練習テープ

今日は、実家に戻って自分の部屋の片付けをした。小さいころに使っていた学習机の中や押入れに入ってた大学時代の教科書など、とにかく捨てるものを、とっておくものにわけ、整理をした。一日がかり。その中で、高校生時代、自分がピアノを練習していたところを録音したテープが見つかった。卒業試験に備えての練習だ。

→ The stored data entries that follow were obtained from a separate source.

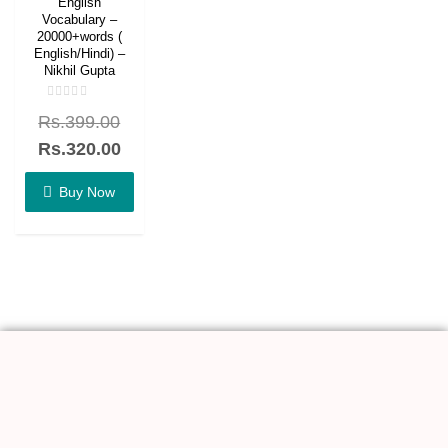
English
Vocabulary –
20000+words (
English/Hindi) –
Nikhil Gupta
Rated
Rs.
399.00
0
out
of
Rs.
320.00
5
Buy Now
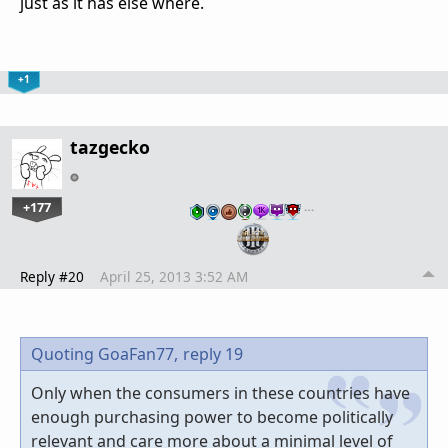
just as it has else where.
+1
tazgecko
+177
…
Reply #20
April 25, 2013 3:52 AM
Quoting GoaFan77,
reply 19
Only when the consumers in these countries have
enough purchasing power to become politically
relevant and care more about a minimal level of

自分で選んで音楽高校に入学したものの、その思い描いていたイメージとのギャップに、かなり早い段階から苦しんで、一時は、退学する直前までいっていた。それでも、自分で選んだんだからと高校生の間は音楽をがんばろうと決めて、その卒業試験が最後の演奏になるつもりだった。テープを聴いてみると、あー、今と比べてあのころはこんなに弾けたんだなあ、としみじみと思った。でも、そのテープから流れる音楽には、なんの気持ちも感じ取ることができなかった。「こなしている」そんな感じ。当時のころの自分の気持ちを考えると、とにかく、これさえがんばれば、もう、練習しなくていい、自分の音楽生活が終わるんだ、そんな風に考えていた気がする。そのテープからの音をずっと聞いているのはとても苦しい。

卒業試験の後、自分の中で音楽もピアノも見たくない、聞きたくない、といった拒否反応に変わってしまった。そのことがすごく悲しいと思ったけど、自分の気持ちはコントロールできなかった。

それから長い年月を経て、今は趣味でピアノを続けている。今は、ピアノも音楽も好き。楽しい。当然練習量も違うし前のようには弾けない。だけど、その楽しむ気持ちを大切にしたいと思っている。